• [About this task]: Scan the entries below for the word "float". Copy out every line in which it occurs.
▼
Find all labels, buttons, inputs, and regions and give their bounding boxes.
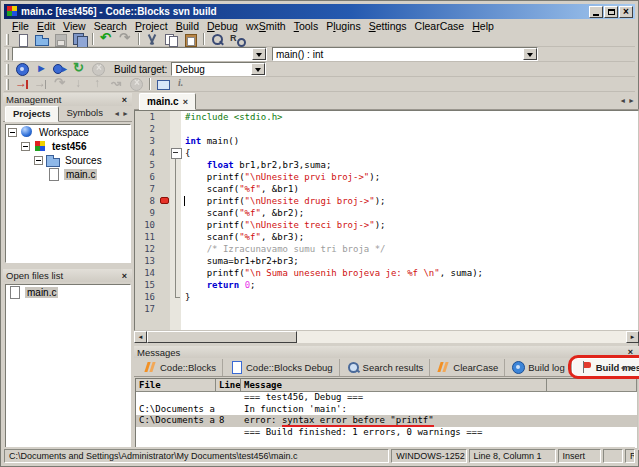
messages-tab-code-blocks[interactable]: Code::Blocks (137, 359, 223, 376)
column-header-file[interactable]: File (136, 379, 216, 391)
toolbar-grip[interactable] (6, 79, 9, 90)
code-line[interactable]: 7 scanf("%f", &br1) (135, 183, 638, 195)
toolbar-grip[interactable] (6, 49, 9, 60)
copy-icon[interactable] (163, 32, 180, 47)
marker-margin (159, 291, 170, 303)
marker-margin (159, 243, 170, 255)
menu-item-plugins[interactable]: Plugins (322, 20, 364, 32)
column-header-line[interactable]: Line (216, 379, 241, 391)
menu-item-tools[interactable]: Tools (290, 20, 323, 32)
menu-item-help[interactable]: Help (468, 20, 498, 32)
code-line[interactable]: 17 (135, 303, 638, 315)
tree-item-sources[interactable]: Sources (6, 153, 130, 167)
expander-minus-icon[interactable] (34, 156, 43, 165)
menu-item-project[interactable]: Project (131, 20, 172, 32)
tab-symbols[interactable]: Symbols (59, 105, 111, 121)
restore-button[interactable] (604, 6, 618, 18)
code-line[interactable]: 12 /* Izracunavamo sumu tri broja */ (135, 243, 638, 255)
tree-item-main-c[interactable]: main.c (6, 167, 130, 181)
cut-icon[interactable] (144, 32, 161, 47)
build-target-combobox[interactable]: Debug (171, 62, 266, 76)
find-icon[interactable] (209, 32, 226, 47)
build-message-row[interactable]: C:\Documents a...In function 'main': (136, 404, 637, 416)
toolbar-grip[interactable] (6, 64, 9, 75)
chevron-down-icon[interactable] (251, 63, 265, 75)
code-line[interactable]: 5 float br1,br2,br3,suma; (135, 159, 638, 171)
column-header-message[interactable]: Message (241, 379, 547, 391)
build-message-row[interactable]: C:\Documents a...8error: syntax error be… (136, 415, 637, 427)
menu-item-file[interactable]: File (8, 20, 33, 32)
menu-item-edit[interactable]: Edit (33, 20, 59, 32)
info-icon[interactable] (174, 77, 191, 92)
tree-item-label: Sources (63, 155, 104, 166)
scroll-right-icon[interactable]: ► (626, 331, 639, 343)
expander-minus-icon[interactable] (8, 128, 17, 137)
menu-item-wxsmith[interactable]: wxSmith (242, 20, 290, 32)
messages-tab-code-blocks-debug[interactable]: Code::Blocks Debug (223, 359, 340, 376)
code-line[interactable]: 14 printf("\n Suma unesenih brojeva je: … (135, 267, 638, 279)
code-line[interactable]: 10 printf("\nUnesite treci broj->"); (135, 219, 638, 231)
tab-scroll-arrows-icon[interactable]: ◄► (619, 364, 637, 371)
menu-item-settings[interactable]: Settings (365, 20, 411, 32)
menu-item-clearcase[interactable]: ClearCase (411, 20, 469, 32)
code-line[interactable]: 9 scanf("%f", &br2); (135, 207, 638, 219)
chevron-down-icon[interactable] (523, 48, 537, 60)
messages-tab-build-log[interactable]: Build log (505, 359, 571, 376)
tab-scroll-arrows-icon[interactable]: ◄► (619, 97, 637, 104)
editor-tab-main-c[interactable]: main.c × (139, 93, 196, 110)
open-file-icon[interactable] (33, 32, 50, 47)
scrollbar-thumb[interactable] (147, 331, 297, 343)
build-message-row[interactable]: === Build finished: 1 errors, 0 warnings… (136, 427, 637, 439)
replace-icon[interactable] (228, 32, 245, 47)
build-message-row[interactable]: === test456, Debug === (136, 392, 637, 404)
expander-minus-icon[interactable] (21, 142, 30, 151)
tree-item-workspace[interactable]: Workspace (6, 125, 130, 139)
tree-item-test456[interactable]: test456 (6, 139, 130, 153)
minimize-button[interactable] (589, 6, 603, 18)
debug-windows-icon[interactable] (155, 77, 172, 92)
symbol-combobox[interactable]: main() : int (272, 47, 538, 61)
fold-collapse-icon[interactable] (170, 147, 181, 159)
code-line[interactable]: 16} (135, 291, 638, 303)
tab-projects[interactable]: Projects (5, 106, 59, 122)
run-icon[interactable] (33, 62, 50, 77)
compile-icon[interactable] (14, 62, 31, 77)
code-line[interactable]: 15 return 0; (135, 279, 638, 291)
code-editor[interactable]: 1#include <stdio.h>23int main()4{5 float… (134, 110, 639, 331)
line-number: 17 (135, 303, 159, 315)
menu-item-view[interactable]: View (59, 20, 90, 32)
debug-continue-icon[interactable] (14, 77, 31, 92)
close-button[interactable]: × (619, 6, 633, 18)
new-file-icon[interactable] (14, 32, 31, 47)
title-bar[interactable]: main.c [test456] - Code::Blocks svn buil… (4, 4, 635, 19)
tab-scroll-arrows-icon[interactable]: ◄► (113, 110, 131, 117)
chevron-down-icon[interactable] (252, 48, 266, 60)
scrollbar-track[interactable] (297, 331, 626, 343)
code-line[interactable]: 6 printf("\nUnesite prvi broj->"); (135, 171, 638, 183)
messages-tab-search-results[interactable]: Search results (340, 359, 431, 376)
toolbar-separator (149, 78, 151, 90)
menu-item-build[interactable]: Build (172, 20, 203, 32)
menu-item-debug[interactable]: Debug (203, 20, 242, 32)
code-line[interactable]: 13 suma=br1+br2+br3; (135, 255, 638, 267)
close-icon[interactable]: × (119, 270, 130, 281)
paste-icon[interactable] (182, 32, 199, 47)
code-line[interactable]: 1#include <stdio.h> (135, 111, 638, 123)
code-line[interactable]: 3int main() (135, 135, 638, 147)
code-line[interactable]: 4{ (135, 147, 638, 159)
rebuild-icon[interactable] (71, 62, 88, 77)
code-line[interactable]: 2 (135, 123, 638, 135)
toolbar-grip[interactable] (6, 34, 9, 45)
code-line[interactable]: 8 printf("\nUnesite drugi broj->"); (135, 195, 638, 207)
messages-tab-clearcase[interactable]: ClearCase (430, 359, 505, 376)
scope-combobox[interactable] (12, 47, 267, 61)
close-icon[interactable]: × (625, 347, 636, 358)
save-all-icon[interactable] (71, 32, 88, 47)
close-icon[interactable]: × (119, 94, 130, 105)
horizontal-scrollbar[interactable]: ◄ ► (134, 331, 639, 343)
code-line[interactable]: 11 scanf("%f", &br3); (135, 231, 638, 243)
tab-close-icon[interactable]: × (183, 97, 188, 107)
scroll-left-icon[interactable]: ◄ (134, 331, 147, 343)
undo-icon[interactable] (98, 32, 115, 47)
tree-item-main-c[interactable]: main.c (6, 285, 130, 299)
▲
• [Solution]:
code-line[interactable]: 5 float br1,br2,br3,suma; (135, 159, 638, 171)
code-editor[interactable]: 1#include <stdio.h>23int main()4{5 float… (134, 110, 639, 331)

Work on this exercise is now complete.